On Fox News she raised the usual point against Obama by pointing out that “We are in war. These are acts of war that these terrorists are committing.”
While the Republican’s take the line that Obama does not get that we are at war, this does not seem to be the case. Obama, of course, says the word “war” to describe the situation and we are still conducting military operations in Iraq and Afghanistan. Also, we are still actively involved in the more general conflict with terrorist groups. As such, Obama seems to get the idea that we are at war.
I suspect that Palin (and other Republicans) do not harp on the “we are at war” point to try to convince Obama that we are, in fact, at war. Rather, I think that the line is that “we are at war, so we have to act like we are at war” and by this they mean “we are at war, so we can, should and must act in ways that violate Constitutional, moral, and human rights.” As Palin puts it:
“We need to treat them a little bit differently than an American who is worthy, an American being worthy of our U.S. constitutional rights. I don’t think the terrorists are worthy of our rights.”

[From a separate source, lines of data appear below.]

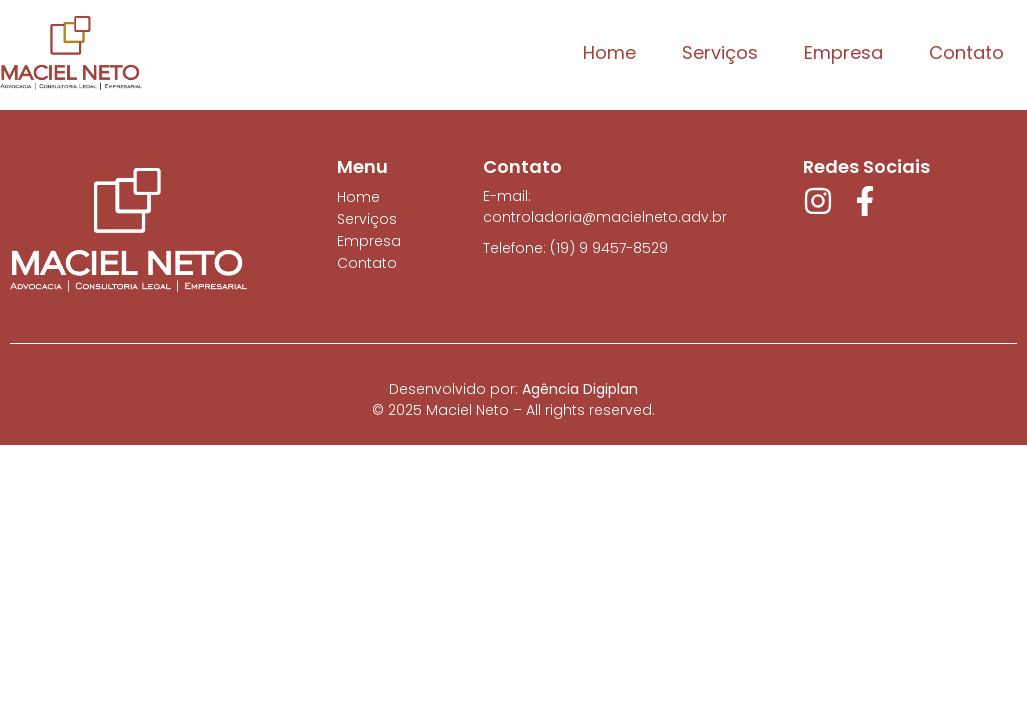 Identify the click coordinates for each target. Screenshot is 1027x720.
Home (609, 52)
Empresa (843, 52)
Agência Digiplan (580, 389)
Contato (966, 52)
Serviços (720, 52) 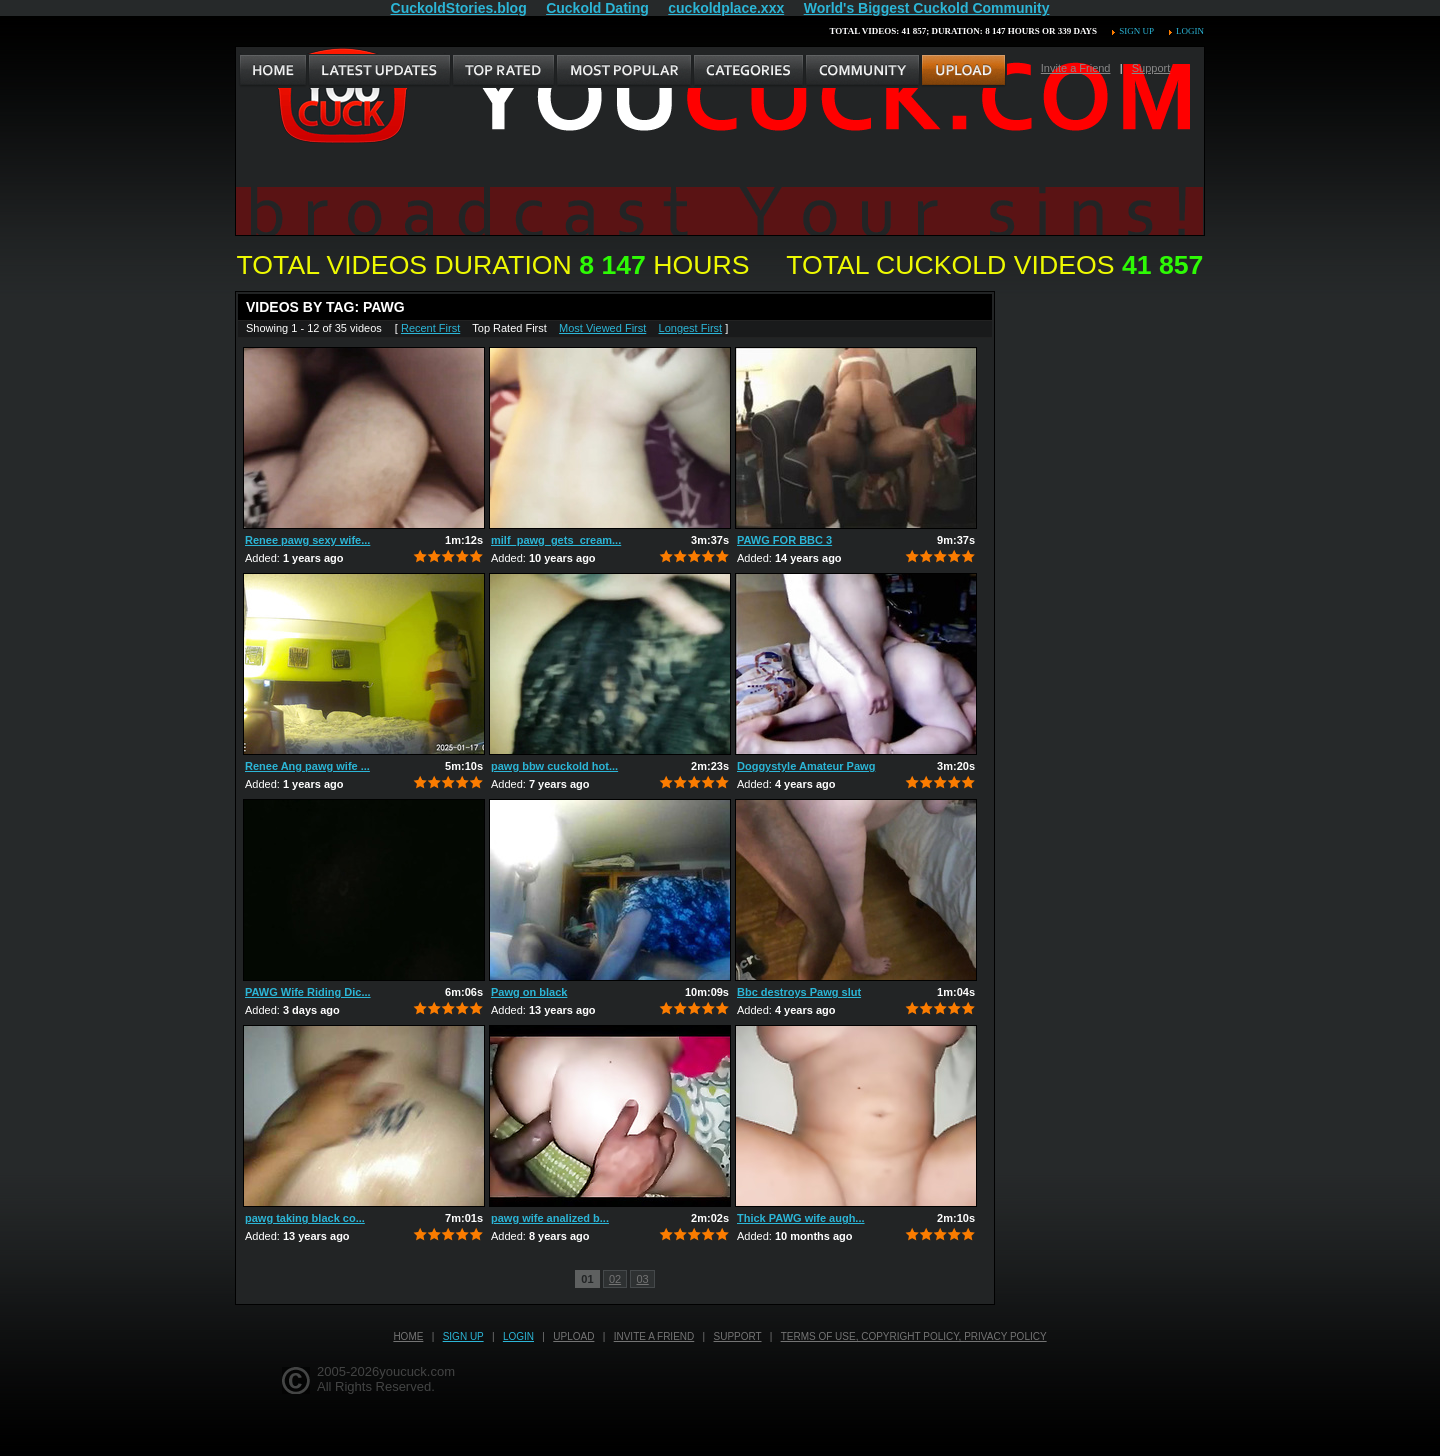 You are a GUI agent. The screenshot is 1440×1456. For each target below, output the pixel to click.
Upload (573, 1336)
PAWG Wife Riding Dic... (308, 992)
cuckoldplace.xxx (726, 8)
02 (615, 1279)
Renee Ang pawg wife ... (307, 766)
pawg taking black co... (305, 1218)
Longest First (691, 328)
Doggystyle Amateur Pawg (806, 766)
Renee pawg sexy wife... (307, 540)
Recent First (430, 328)
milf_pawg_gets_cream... (556, 540)
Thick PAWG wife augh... (801, 1218)
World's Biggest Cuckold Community (927, 8)
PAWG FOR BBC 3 (784, 540)
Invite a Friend (1076, 68)
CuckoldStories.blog (459, 8)
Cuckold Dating (597, 8)
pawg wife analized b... (550, 1218)
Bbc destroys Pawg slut (799, 992)
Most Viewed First (602, 328)
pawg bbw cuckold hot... (554, 766)
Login (1190, 31)
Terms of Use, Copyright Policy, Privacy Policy (914, 1336)
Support (1151, 68)
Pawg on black (529, 992)
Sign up (1136, 31)
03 (642, 1279)
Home (408, 1336)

The first claim, that terrorists need to be treated differently, can be taken as a reasonable claim. After all, terrorists (like criminals) act in ways that are different from law abiding citizens and hence should be treated differently. After all, people who break the law get treated differently-they are punished. Of course, Palin makes it clear that she does not mean this. Rather, her point is that the terrorists should not have our rights because they are not worthy of them.
This view does have a certain appeal. After all, when people act badly (be they terrorists or criminals) it is natural to think that they deserve less protection from the law and also forfeit some of their rights.

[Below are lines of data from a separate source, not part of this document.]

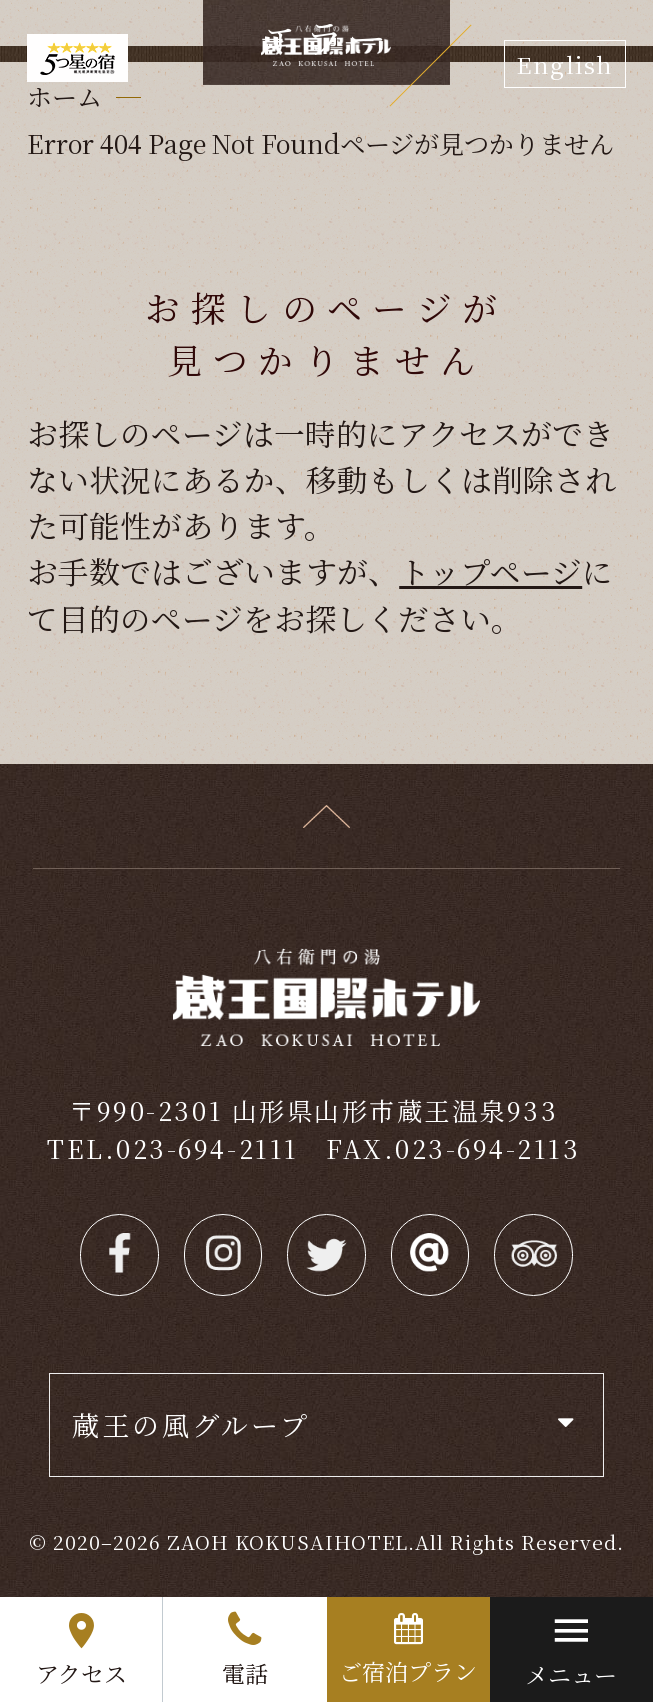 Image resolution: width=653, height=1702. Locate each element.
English (564, 64)
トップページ (490, 571) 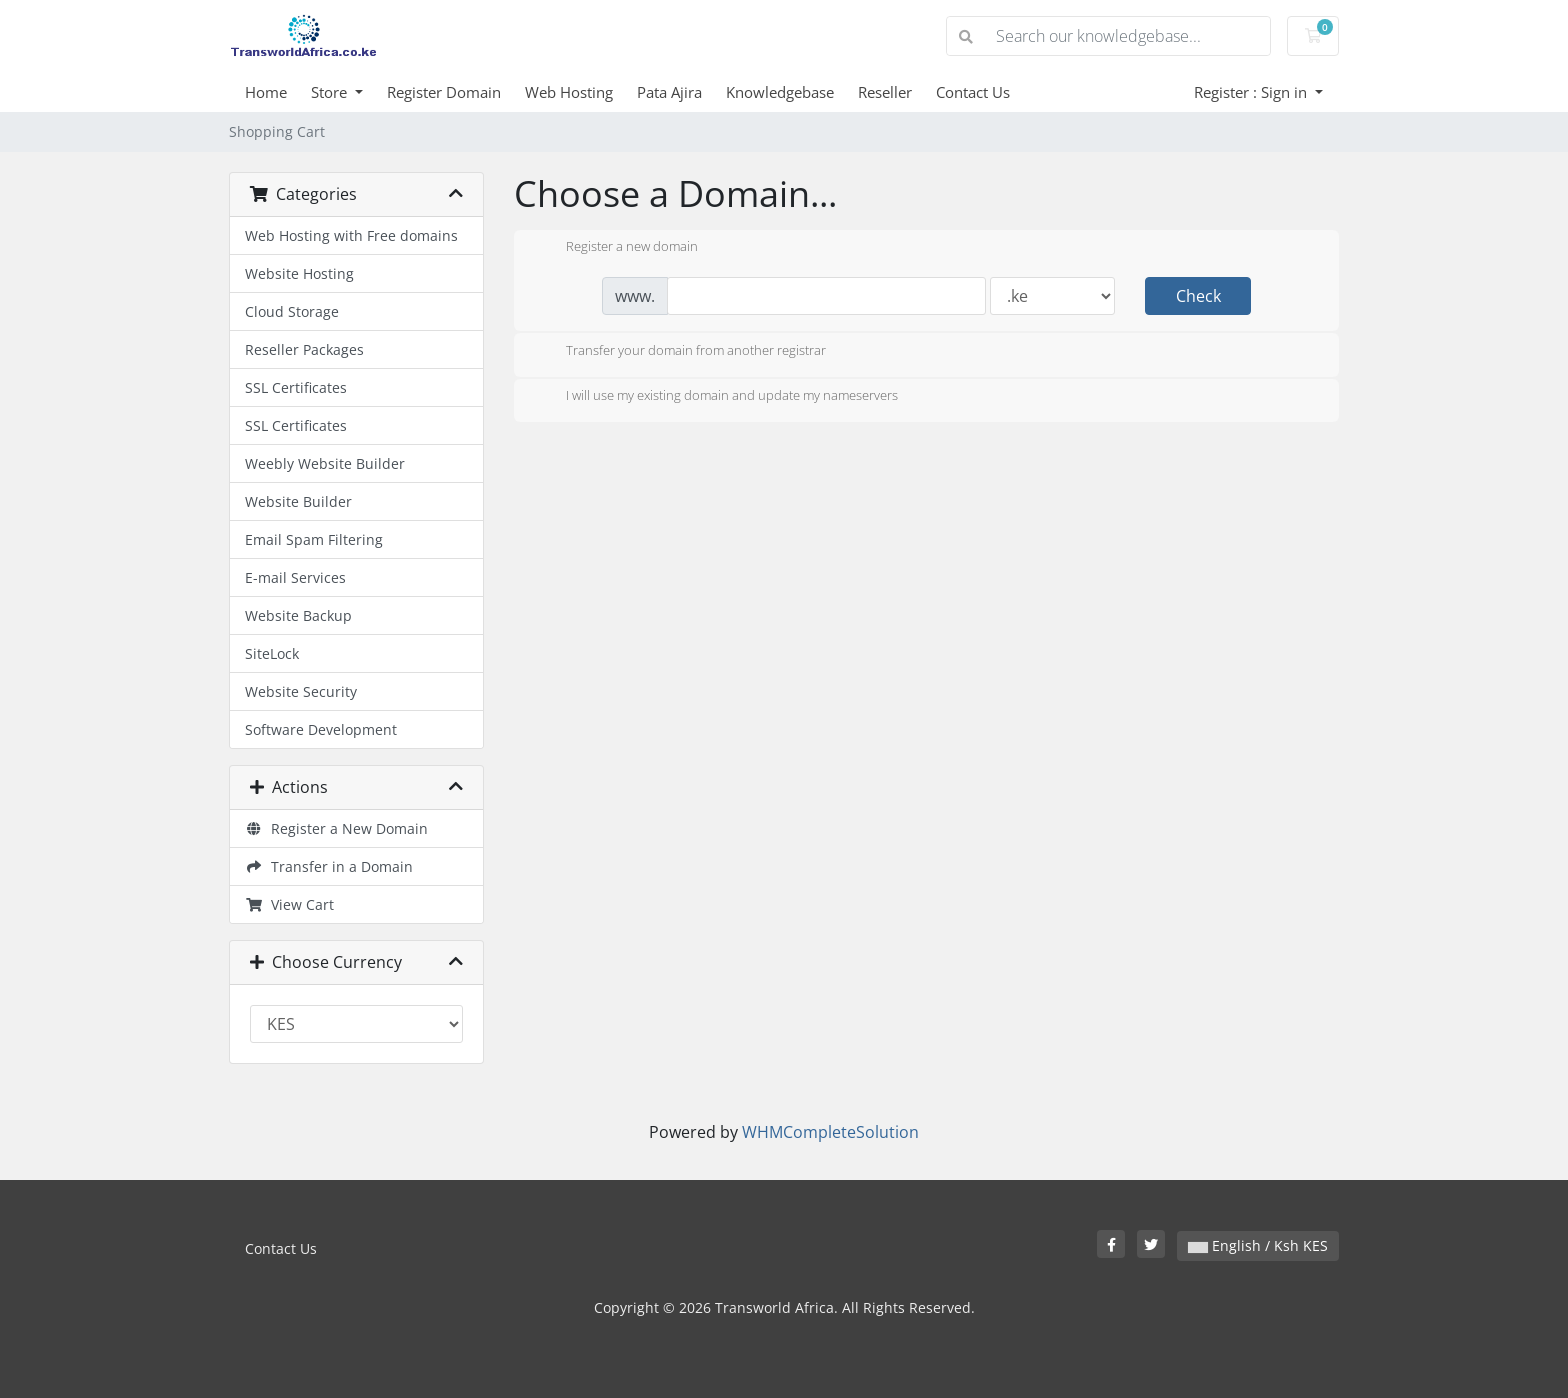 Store (331, 92)
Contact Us (973, 92)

In some cases, it is reasonable to argue that people should be denied certain rights based on their actions. For example, someone who murders someone should have his right to liberty restricted because he no longer deserves that right. Of course, this should be done after a trial that involves due process. After all, to justly take away someone’s rights requires establishing that doing so would be just. To take away the right before the trial would be rather unjust and to hold no trial at all would be extremely unjust.
The same applies to terrorists who are captured. To strip them of their rights before their trial or to not hold a trial at all would be to act unjustly.
The usual counter to this is to restate that we are at war. After all, we do not conduct trials during firefights to see if we can shoot back at the enemy.While this is a reasonable point, it does not establish that captured terrorists should not be subject to the rule of law. After all, when the police come under fire, they can shoot back without holding a trial first. This fact does not prove that we should not hold trials for criminals who are captured or surrender.
Palin, not surprisingly, is very much against the idea that fighting terrorist is a matter of law enforcement. She says,
“Treating this like a mere law enforcement matter places our country at great risk because that’s not how radical Islamic extremists are looking at this. They know we’re at war, and to win that war we need a commander in chief, not a professor of law standing at the lectern.”
This is, of course, a stock point: the terrorists do not respect the rule of law and they “know we’re at war” (that is, they are willing to do whatever it takes to win), so we need to be like them.
While being as bad as the enemy does have a certain appeal (eye for an eye and all that), this is a war of values. In the West, we put forth the rule of law, human rights, and justice as being among our most important values. We also pride ourselves on our ethics and often cast this battle with terrorists as a moral struggle. In short, we are fighting for our values against their values.
As Palin points out, the terrorists do not value the rule of law, they do not respect human rights, and they have a badly distorted view of justice. But, if we take her advice and accept that being at war means we can be like them in this regard, then we have lost this war in a very meaningful sense. Each day that we remain true to our values, we win. As such, those who would tempt us away from these values is aiding the enemy.